→ **Records provided**:

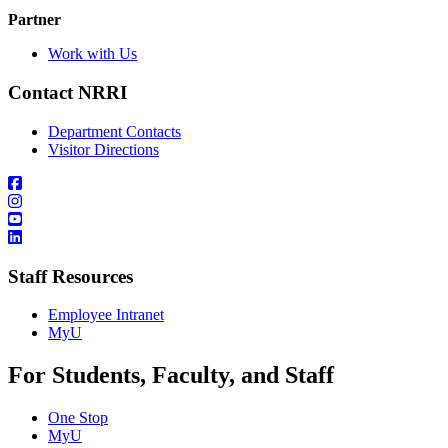
Partner
Work with Us
Contact NRRI
Department Contacts
Visitor Directions
Staff Resources
Employee Intranet
MyU
For Students, Faculty, and Staff
One Stop
MyU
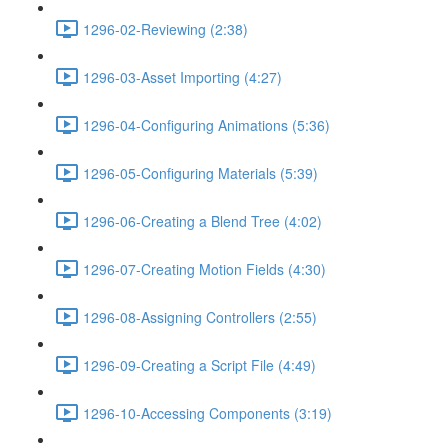
1296-02-Reviewing (2:38)
1296-03-Asset Importing (4:27)
1296-04-Configuring Animations (5:36)
1296-05-Configuring Materials (5:39)
1296-06-Creating a Blend Tree (4:02)
1296-07-Creating Motion Fields (4:30)
1296-08-Assigning Controllers (2:55)
1296-09-Creating a Script File (4:49)
1296-10-Accessing Components (3:19)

→ **Problem**: Only the lines starting at the one that holds "Contact NRRI" and ending at the last line of the data belong in your answer. Please set them down exactly and omit the pictures.

→ **Result of this exercise**:
Contact NRRI
Department Contacts
Visitor Directions
Staff Resources
Employee Intranet
MyU
For Students, Faculty, and Staff
One Stop
MyU
1296-02-Reviewing (2:38)
1296-03-Asset Importing (4:27)
1296-04-Configuring Animations (5:36)
1296-05-Configuring Materials (5:39)
1296-06-Creating a Blend Tree (4:02)
1296-07-Creating Motion Fields (4:30)
1296-08-Assigning Controllers (2:55)
1296-09-Creating a Script File (4:49)
1296-10-Accessing Components (3:19)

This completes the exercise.